Church People Deacon Andrei Psarev

Reception of Archimandrite Philaret (Voznesenskii) into ROCOR

The refectory of Holy Trinity Monastery in Jordanville, NY. St. Isaac's words are above the icons

“Silence is a Mystery of the Age to Come, but Words are Instruments of This World”
—St. Isaac the Syrian

The Synod of Bishops of the Russian Church Abroad, at its meeting held on this day in 1962, received Archimandrite Philaret (Voznesenskii) to the Russian Church Abroad back from the Moscow Patriarchate.

Having been making my living writing and speaking, I can attest to the wisdom of the words I used for this report’s title. It was one thing to criticize Metropolitan Sergii (Stragorodskii, 1867-1944) for his church policy before World War Two (WWII) and another to be in communist China after the war. ROCOR bishops there, with the exception of St. John of Shanghai and San Francisco, became hierarchs of the Moscow Patriarchate.

There was no “Catacomb” Russian Church Abroad in China. Archimandrite Philaret remained with his flock in Harbin, he refused to accept Soviet citizenship and avoided meeting with hierarchs from the USSR. In this attitude, he followed the clergy in Russia, who had been in opposition to Metropolitan Sergii before WWII, but joined Patriarch Alexei I after it.

In 1934, Metropolitan Sergii and his Synod suspended Russian refugee hierarchs. However, when bishops of the Moscow Patriarchate joined the ROCOR during and after WWII in Europe, they did not have to repent of their membership in the Moscow Patriarchate.

After WWII, the Moscow Patriarchate received the bishops and clergy of the Russian Church Abroad, who wanted to join it through repentance.
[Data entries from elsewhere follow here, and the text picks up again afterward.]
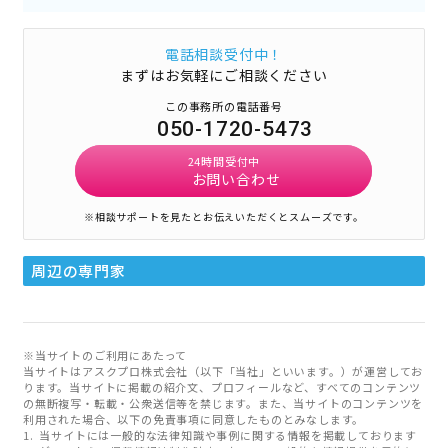
電話相談受付中！
まずはお気軽にご相談ください
この事務所の電話番号
050-1720-5473
24時間受付中
お問い合わせ
※相談サポートを見たとお伝えいただくとスムーズです。
周辺の専門家
※当サイトのご利用にあたって
当サイトはアスクプロ株式会社（以下「当社」といいます。）が運営してお
ります。当サイトに掲載の紹介文、プロフィールなど、すべてのコンテンツ
の無断複写・転載・公衆送信等を禁じます。また、当サイトのコンテンツを
利用された場合、以下の免責事項に同意したものとみなします。
当サイトには一般的な法律知識や事例に関する情報を掲載しております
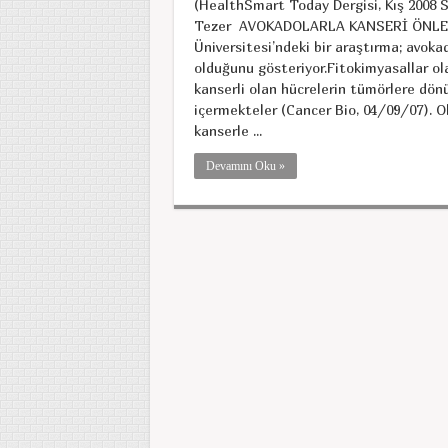
(HealthSmart Today Dergisi, Kış 2008 Say
Tezer AVOKADOLARLA KANSERİ ÖNLEYİN
Üniversitesi’ndeki bir araştırma; avoka
olduğunu gösteriyor.Fitokimyasallar ola
kanserli olan hücrelerin tümörlere dön
içermekteler (Cancer Bio, 04/09/07). O
kanserle ...
Devamını Oku »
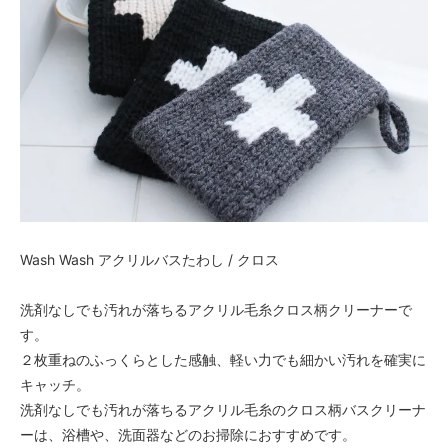
Wash Wash アクリルバスたわし / クロス
洗剤なしでも汚れが落ちるアクリル毛糸クロス柄クリーナーで
す。
２枚重ねのふっくらとした感触、軽い力でも細かい汚れを確実に
キャッチ。
洗剤なしでも汚れが落ちるアクリル毛糸のクロス柄バスクリーナ
ーは、浴槽や、洗面器などのお掃除におすすめです。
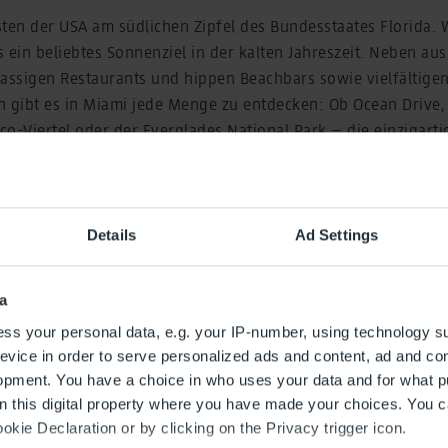
sten der USA am südlichen Zipfel des Bundesstaates Florida.
 ein beliebtes Sonnenziel in der kalten Jahreszeit. Neben a
lassigen Restaurants und hippen Beachbars sowie vielfältige
gibt es in Miami jede Menge zu entdecken: Ob Ocean Drive, 
co-Viertel oder der Everglades National Park – die einzigart
Glamour, Natur und US-amerikanischen Vibes macht die „Magic
.
Details
Ad Settings
a
ss your personal data, e.g. your IP-number, using technology s
evice in order to serve personalized ads and content, ad and c
opment. You have a choice in who uses your data and for what p
on this digital property where you have made your choices. You 
kie Declaration or by clicking on the Privacy trigger icon.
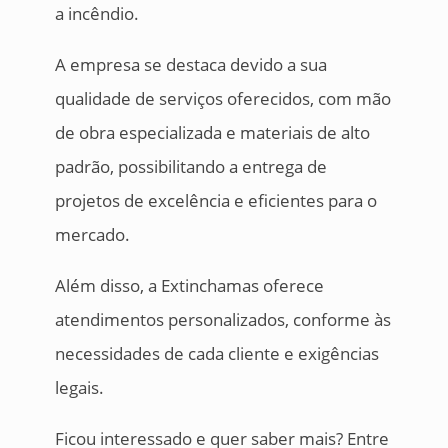
a incêndio.
A empresa se destaca devido a sua
qualidade de serviços oferecidos, com mão
de obra especializada e materiais de alto
padrão, possibilitando a entrega de
projetos de excelência e eficientes para o
mercado.
Além disso, a Extinchamas oferece
atendimentos personalizados, conforme às
necessidades de cada cliente e exigências
legais.
Ficou interessado e quer saber mais? Entre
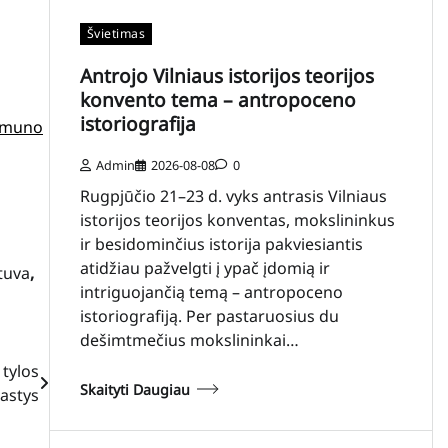
Švietimas
Antrojo Vilniaus istorijos teorijos
konvento tema – antropoceno
istoriografija
muno
Admin
2026-08-08
0
Rugpjūčio 21–23 d. vyks antrasis Vilniaus
istorijos teorijos konventas, mokslininkus
ir besidominčius istorija pakviesiantis
atidžiau pažvelgti į ypač įdomią ir
tuva
,
intriguojančią temą – antropoceno
istoriografiją. Per pastaruosius du
dešimtmečius mokslininkai…
 tylos
Skaityti Daugiau
žastys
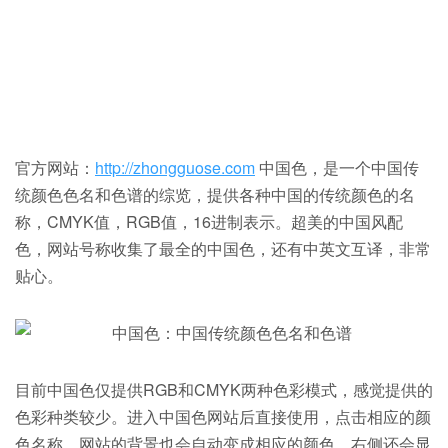
官方网站：
http://zhongguose.com
中国色，是一个中国传
统颜色色名和色谱的综览，提供各种中国的传统颜色的名
称，CMYK值，RGB值，16进制表示。超美的中国风配
色，网站号称收集了最全的中国色，还有中英文互译，非常
贴心。
目前中国色仅提供RGB和CMYK两种色彩模式，感觉提供的
色彩种类较少。进入中国色网站后直接使用，点击相应的颜
色名称，网站的背景也会自动变成相应的颜色，右侧还会显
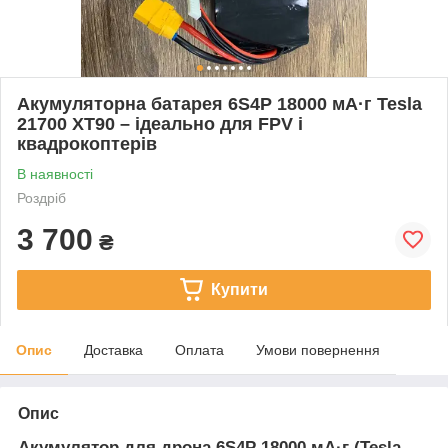
Акумуляторна батарея 6S4P 18000 мА·г Tesla
21700 XT90 – ідеально для FPV і
квадрокоптерів
В наявності
Роздріб
3 700
₴
Купити
Опис
Доставка
Оплата
Умови повернення
Опис
Акумулятор для дрона 6S4P 18000 мА·г (Tesla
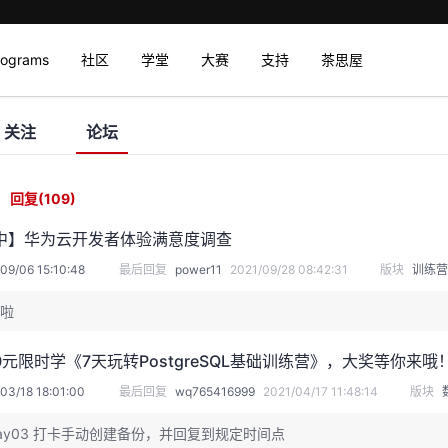
rograms
社区
学堂
大赛
支持
茶思屋
关注
论坛
回复
(109)
中】华为云开发者体验满意度调查
09/06 15:10:48
最后回复
power11
2021/09/28 08:42:31
版块
训练营
啦
元限时学《7天玩转PostgreSQL基础训练营》，大奖等你来哦
03/18 18:01:00
最后回复
wq765416999
2021/04/17 11:48:14
版块
ay03 打卡手动创建备份，并回复到规定时间点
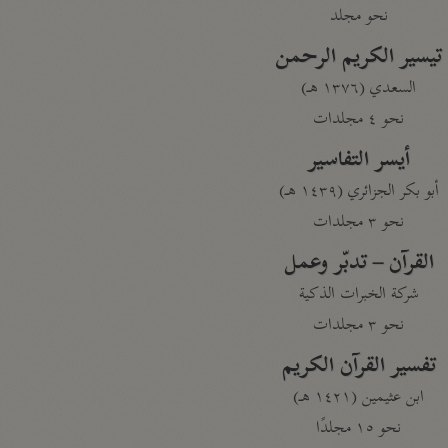
نحو مجلد
تيسير الكريم الرحمن
السعدي (١٣٧٦ هـ)
نحو ٤ مجلدات
أيسر التفاسير
أبو بكر الجزائري (١٤٣٩ هـ)
نحو ٣ مجلدات
القرآن – تدبّر وعمل
شركة الخبرات الذكية
نحو ٣ مجلدات
تفسير القرآن الكريم
ابن عثيمين (١٤٢١ هـ)
نحو ١٥ مجلدًا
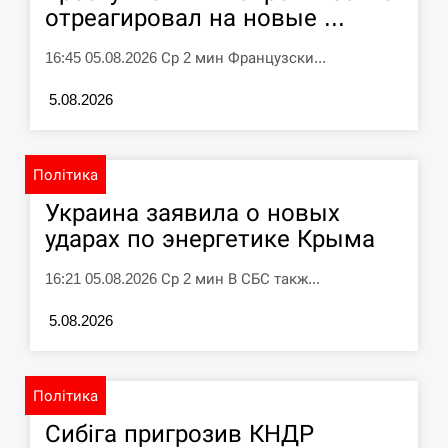
отреагировал на новые ...
16:45 05.08.2026 Ср 2 мин Французски...
5.08.2026
Політика
Украина заявила о новых
ударах по энергетике Крыма
16:21 05.08.2026 Ср 2 мин В СБС такж...
5.08.2026
Політика
Сибіга пригрозив КНДР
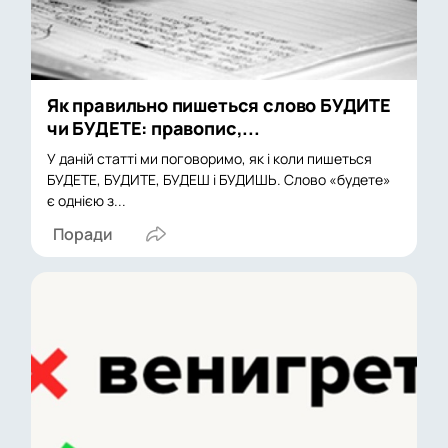
Як правильно пишеться слово БУДИТЕ
чи БУДЕТЕ: правопис,...
У даній статті ми поговоримо, як і коли пишеться
БУДЕТЕ, БУДИТЕ, БУДЕШ і БУДИШЬ. Слово «будете»
є однією з...
Поради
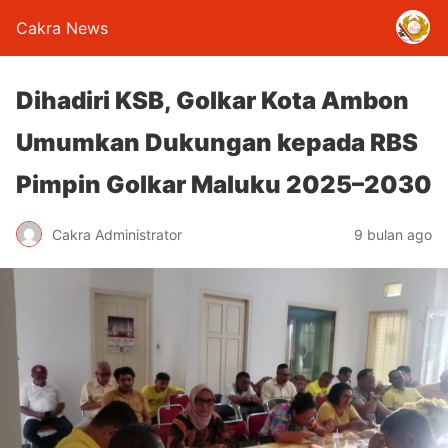
Cakra News
Dihadiri KSB, Golkar Kota Ambon
Umumkan Dukungan kepada RBS
Pimpin Golkar Maluku 2025–2030
Cakra Administrator
9 bulan ago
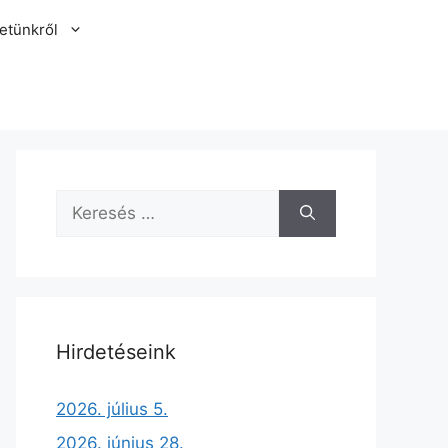
etünkről
Hirdetéseink
2026. július 5.
2026. június 28.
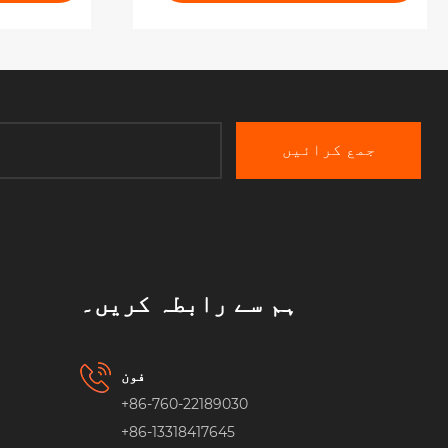
جمع کرائیں
ہم سے رابطہ کریں۔
فون
+86-760-22189030
+86-13318417645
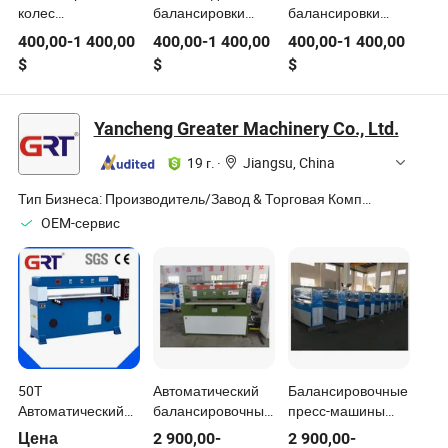
колес
балансировки
балансировки
Балансировочный
колес Trainsway
колес Trainsway
400,00
-
1 400,00
400,00
-
1 400,00
400,00
-
1 400,00
станок
Zh810A
$
$
$
Светодиодный
дисплей
Оборудование
Yancheng Greater Machinery Co., Ltd.
для шин Машина
для шин Trainsway
19 г.
·
Jiangsu, China
Zh826L
Тип Бизнеса:
Производитель/Завод & Торговая Компания
OEM-сервис
50T
Автоматический
Балансировочные
Автоматический
балансировочный
пресс-машины
балансировочный
пресс для
для
Цена
2 900,00
-
2 900,00
-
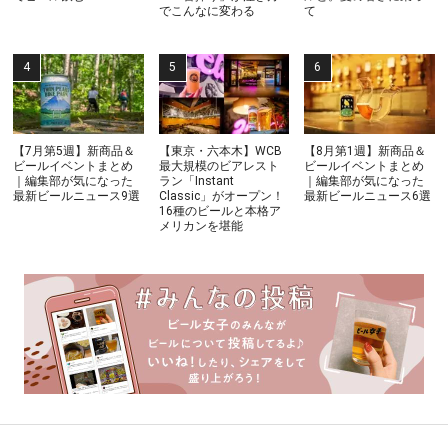
でこんなに変わる
て
【7月第5週】新商品＆
【東京・六本木】WCB
【8月第1週】新商品＆
ビールイベントまとめ
最大規模のビアレスト
ビールイベントまとめ
｜編集部が気になった
ラン「Instant
｜編集部が気になった
最新ビールニュース9選
Classic」がオープン！
最新ビールニュース6選
16種のビールと本格ア
メリカンを堪能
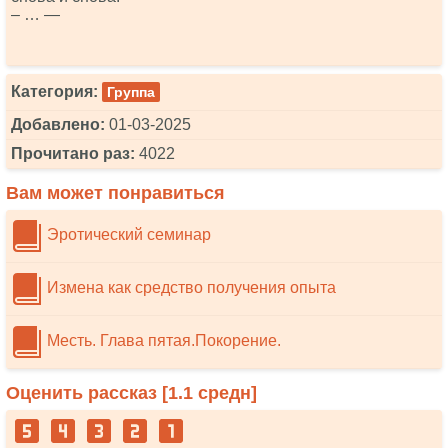
– … —
Категория:
Группа
Добавлено:
01-03-2025
Прочитано раз:
4022
Вам может понравиться
Эротический семинар
Измена как средство получения опыта
Месть. Глава пятая.Покорение.
Оценить рассказ [
1.1
средн]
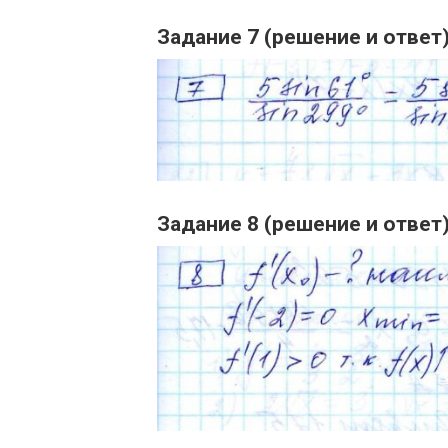
Задание 7 (решение и ответ
Задание 8 (решение и ответ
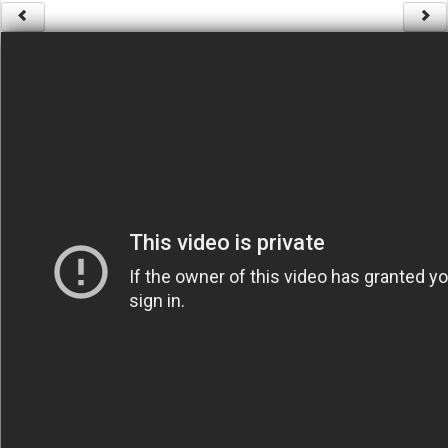
Säännöt ja ohjeet
Uudet ajoneuvot
Uudet kuvat
Uudet videot
Uudet kommentit
MYYDÄÄN
Haku
Ohjeet
Ajoneuvot
Osat
TIETOPANKKI
TAPAHTUMAT
MP15 kuvia
MP14 kuvia
MP13 kuvia
ACS 2015 kuvia
Lisää uusi tapahtuma
UUTISET
SÄÄ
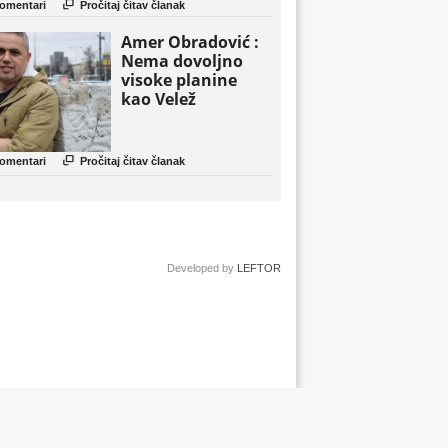

omentari
Pročitaj čitav članak
Amer Obradović :
Nema dovoljno
visoke planine
kao Velež

omentari
Pročitaj čitav članak
Developed by
LEFTOR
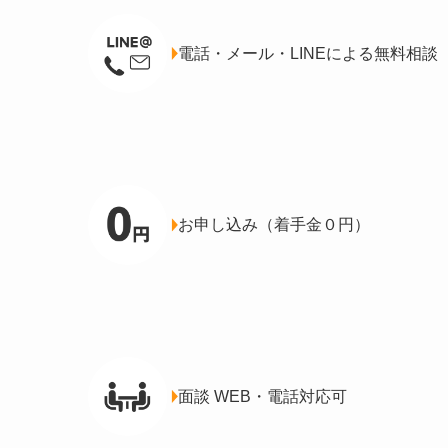
電話・メール・LINEによる無料相談
お申し込み（着手金０円）
面談 WEB・電話対応可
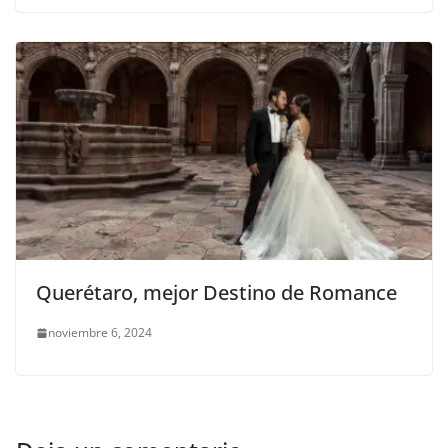
Querétaro, mejor Destino de Romance
noviembre 6, 2024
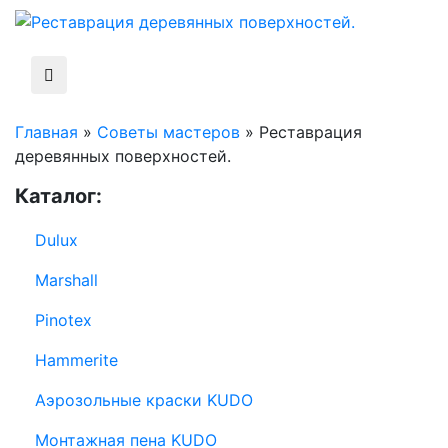
Главная
»
Советы мастеров
»
Реставрация
деревянных поверхностей.
Каталог:
Dulux
Marshall
Pinotex
Hammerite
Аэрозольные краски KUDO
Монтажная пена KUDO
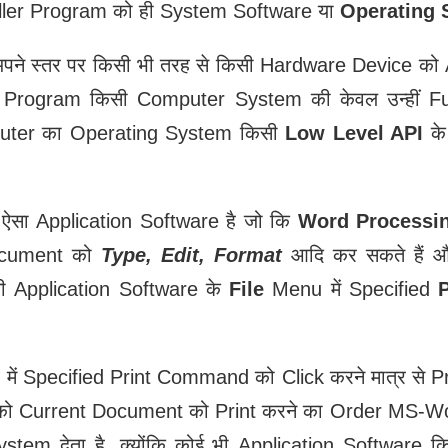
oller Program को ही System Software या
Operating 
पने स्तर पर किसी भी तरह से किसी Hardware Device को
 Program किसी Computer System की केवल उन्हीं Fu
puter का Operating System किसी
Low Level API
के
सा Application Software है जो कि
Word Processi
Document को
Type, Edit, Format
आदि कर सकते हैं औ
इसी Application Software के
File
Menu में Specified
P
में Specified Print Command को Click करने मात्र से 
er को Current Document को Print करने का Order MS-Wo
stem देता है, क्योंकि कोई भी Application Software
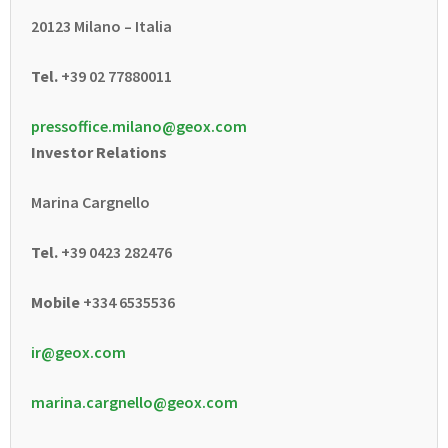
20123 Milano – Italia
Tel.
+39 02 77880011
pressoffice.milano@geox.com
Investor Relations
Marina Cargnello
Tel.
+39 0423 282476
Mobile
+334 6535536
ir@geox.com
marina.cargnello@geox.com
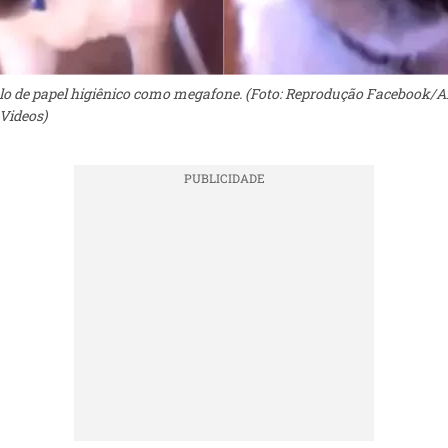
lo de papel higiênico como megafone. (Foto: Reprodução Facebook/A
Videos)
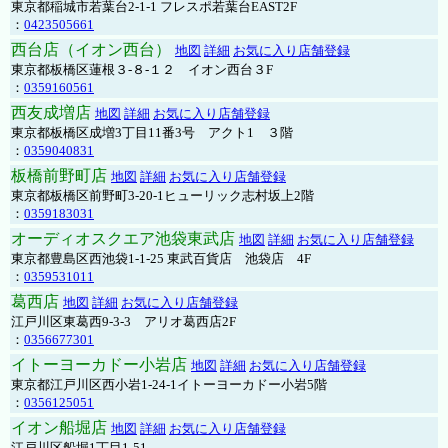
東京都稲城市若葉台2-1-1 フレスポ若葉台EAST2F
：
0423505661
西台店（イオン西台）
地図
詳細
お気に入り店舗登録
東京都板橋区蓮根３-８-１２ イオン西台３F
：
0359160561
西友成増店
地図
詳細
お気に入り店舗登録
東京都板橋区成増3丁目11番3号 アクト1 ３階
：
0359040831
板橋前野町店
地図
詳細
お気に入り店舗登録
東京都板橋区前野町3-20-1ヒューリック志村坂上2階
：
0359183031
オーディオスクエア池袋東武店
地図
詳細
お気に入り店舗登録
東京都豊島区西池袋1-1-25 東武百貨店 池袋店 4F
：
0359531011
葛西店
地図
詳細
お気に入り店舗登録
江戸川区東葛西9-3-3 アリオ葛西店2F
：
0356677301
イトーヨーカドー小岩店
地図
詳細
お気に入り店舗登録
東京都江戸川区西小岩1-24-1イトーヨーカドー小岩5階
：
0356125051
イオン船堀店
地図
詳細
お気に入り店舗登録
江戸川区船堀1丁目1-51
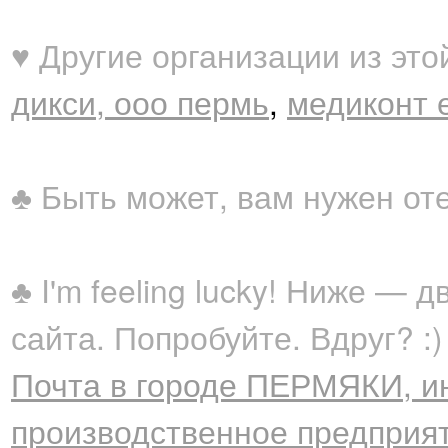
♥ Другие организации из это
дикси, ооо пермь
,
медиконт 
♣ Быть может, вам нужен от
♣ I'm feeling lucky! Ниже —
сайта. Попробуйте. Вдруг? :)
Почта в городе ПЕРМЯКИ, и
производственное предприяти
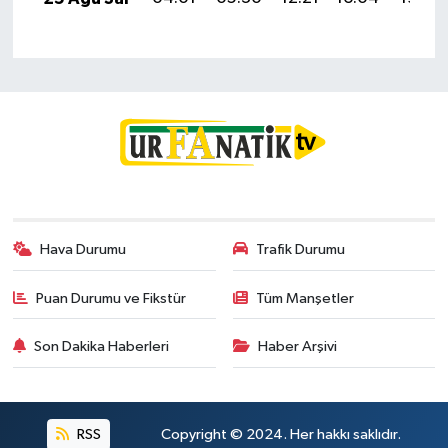
Hava Durumu
Trafik Durumu
Puan Durumu ve Fikstür
Tüm Manşetler
Son Dakika Haberleri
Haber Arşivi
RSS
Copyright © 2024. Her hakkı saklıdır.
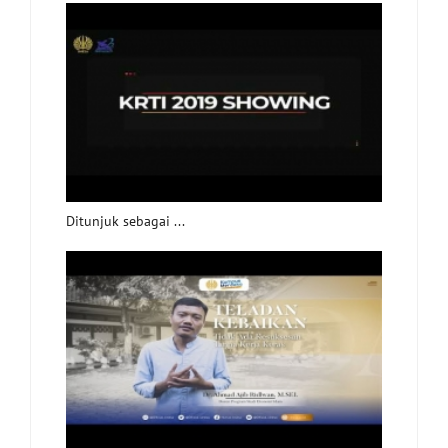
Ditunjuk sebagai ...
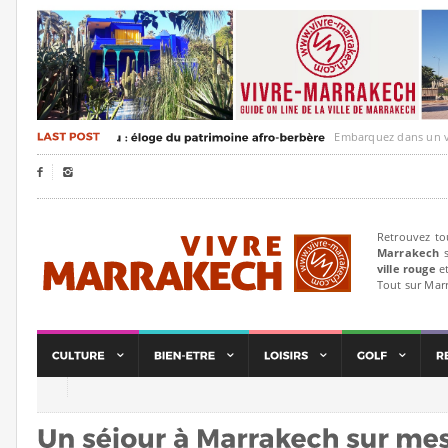
Embarquez dans un voyage cu


Retrouvez to
Marrakech
s
ville rouge
et
Tout sur Mar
Responding to this, the ROCOR Bishops’ Council established the rite of reception for Moscow Patriarchate clergymen, which remained valid until 2007.

Archimandrite Philaret left China for Hong Kong and Australia in 1962 with one of the latest waves of the Russian “exodus” from there. His father, the prominent archpriest Nicholas and later the vicar Bishop of Hailar Dimitrii, after WWII, left for the Soviet Union and died there in 1947.

In his 1980 letter to Fr. Victor Potapov, Metropolitan Philaret wrote:

“Will anyone dare assert that the Lord and His grace abide in the Church of the evil-doers, which lauds His demonized enemies and collaborates with them, which because of this is found under a twofold anathema, as indicated above? Can a church that has united with the God-haters possess grace?! The answer is obvious!”

I wonder how, in the context of these words, Vladyka Philaret explains his own and his father’s membership in the Moscow Patriarchate. As I wrote at the beginning of this report, I have been writing on church matters a lot since the late 1980s, and not all I have written I am happy about. And a lesson for me is that it is better to say less than more, especially when I deal with something outside of my area of expertise.


Monk Benjamin (Gomarteli),“Letopis’ tserkovnykh sobytii nachinaia s 1917 goda,” [Timeline of Church Events Beginning from 1917] Part V: 1961-1971.